Nikol Aghbalian, Minister of Education and Culture (1919-1920) of the First Republic of Armenia, looks over the ballot boxes at the Yerevan school named in his honor during the 2017 Armenian Parliamentary Elections on April 2. (Photo: The Armenian Weekly)

These include the Republican Party of Armenia (RPA)—which maintains its majority of seats after gaining 49% of the 1.5 million votes that were cast—the Tsarukyan bloc—with just under 28% of the votes—the Yelk bloc—which scored around 7.8%–and the Armenian Revolutionary Federation (ARF)—which ended up with around 6.6%.
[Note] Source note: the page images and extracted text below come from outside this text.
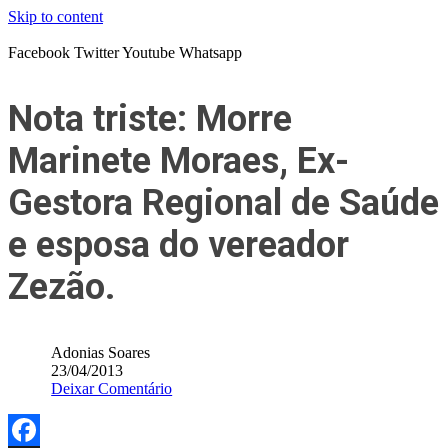
Skip to content
Facebook
Twitter
Youtube
Whatsapp
Nota triste: Morre
Marinete Moraes, Ex-
Gestora Regional de Saúde
e esposa do vereador
Zezão.
Adonias Soares
23/04/2013
Deixar Comentário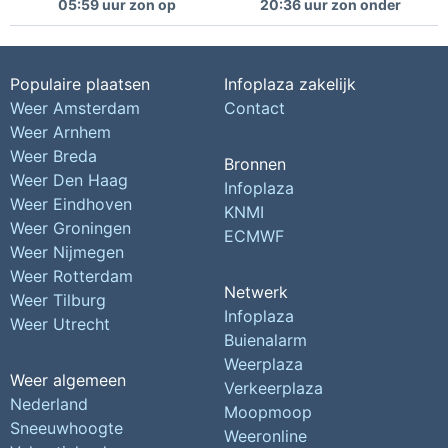
05:59 uur zon op
20:36 uur zon onder
Populaire plaatsen
Infoplaza zakelijk
Weer Amsterdam
Contact
Weer Arnhem
Weer Breda
Bronnen
Weer Den Haag
Infoplaza
Weer Eindhoven
KNMI
Weer Groningen
ECMWF
Weer Nijmegen
Weer Rotterdam
Netwerk
Weer Tilburg
Infoplaza
Weer Utrecht
Buienalarm
Weerplaza
Weer algemeen
Verkeerplaza
Nederland
Moopmoop
Sneeuwhoogte
Weeronline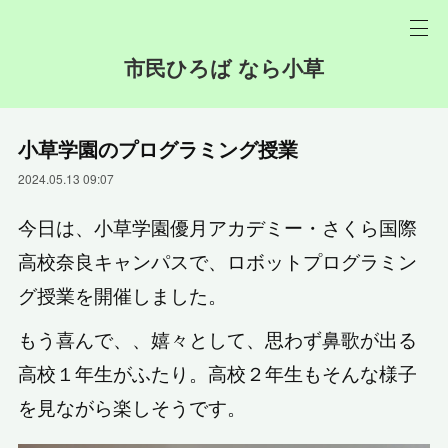
市民ひろば なら小草
小草学園のプログラミング授業
2024.05.13 09:07
今日は、小草学園優月アカデミー・さくら国際
高校奈良キャンパスで、ロボットプログラミン
グ授業を開催しました。
もう喜んで、、嬉々として、思わず鼻歌が出る
高校１年生がふたり。高校２年生もそんな様子
を見ながら楽しそうです。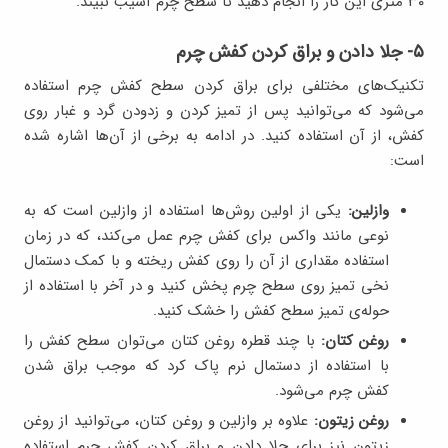
۳۰ متری این کار را انجام دهید تا سطح چرم آسیب نبیند.
۵- جلا دادن و براق کردن کفش چرم
تکنیک‌های مختلفی برای براق کردن سطح کفش چرم استفاده
می‌شود که می‌توانید پس از تمیز کردن و زدودن گرد و غبار روی
کفش، از آن استفاده کنید. در ادامه به برخی از آن‌ها اشاره شده
است:
وازلین:
یکی از اولین روش‌ها استفاده از وازلین است که به
نوعی مانند واکس برای کفش چرم عمل می‌کند، که در زمان
استفاده مقداری از آن را روی کفش ریخته و با کمک دستمال
نخی تمیز روی سطح چرم پخش کنید و در آخر با استفاده از
حوله‌ی تمیز سطح کفش را خشک کنید.
روغن کتان:
با چند قطره روغن کتان می‌توان سطح کفش را
با استفاده از دستمال نرم پاک کرد که موجب براق شدن
کفش چرم می‌شود.
روغن زیتون:
علاوه بر وازلین و روغن کتان، می‌توانید از روغن
زیتون نیز برای جلا دادن و براق کردن کفش چرم استفاده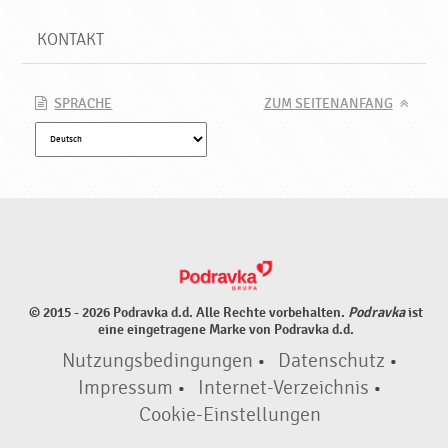
KONTAKT
SPRACHE
ZUM SEITENANFANG
© 2015 - 2026 Podravka d.d. Alle Rechte vorbehalten.
Podravka
ist
eine eingetragene Marke von Podravka d.d.
Nutzungsbedingungen
•
Datenschutz
•
Impressum
•
Internet-Verzeichnis
•
Cookie-Einstellungen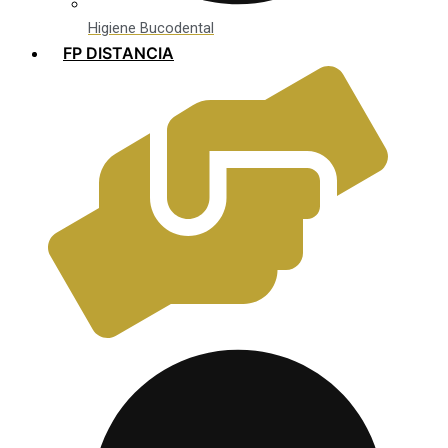
Higiene Bucodental
FP DISTANCIA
The ARF, which was the chief promoter of the move away from a semi-presidential to a parliamentary model of government that Armenia has now adopted, carried the positive and hopeful campaign slogan “A New Beginning, a Just Armenia”.

Undoubtedly, all democratic participant parties, blocs and citizens were hoping to achieve similar goals for the benefit of the country. However, it is clear that the less democratic participant parties, blocs and citizens held the country back once again.

We do have a “new beginning,” but a “just Armenia” remains a barely visible light at the end of a very long and dark tunnel, guarded by factions of thugs still wielding influence in the RPA and the Tsarukyan bloc.

First, the positive. Here is how Armenia has definitively entered a new beginning:

  • The new Constitution means that the elected National Assembly will take over all the powers currently shared with the President of Armenia.
  • It also means that there are more checks and balances to ensure the decisions taken by this collective body (rather than individual) are in the best interests of the Republic.
  • The consolidation of political parties ensured a legitimate power like Yelk managed to cross the threshold (7% for blocs) to deservedly ensure they have their say in the future of Armenia over the next five years.
  • The adoption of “candidate parties-over-persons” meant the ARF was able to win seven seats in the next Parliament, standing out as the only ideologically grounded political force.
  • Open debates and increased media scrutiny in these elections ensured exposure of parties and blocs not offering stable and coherent platforms, resulting in the lack of support for collectives like the Ohanyan-Raffi-Oskanian bloc, which failed to win a single seat in the next Parliament.
  • The people were able to hear Levon Ter-Petrosyan’s “peace now, maybe Artsakh later” approach to the Nagorno-Karabagh War. They rejected it, and appropriately banished him and his ideas into political oblivion, preferring to side with “Artsakh now”.
  • Despite some teething issues with fingerprint identifying technologies and a lack of understanding of the new electoral process, the new Electoral Code did ensure minimal (some were reported and acted upon) violations within the voting stations.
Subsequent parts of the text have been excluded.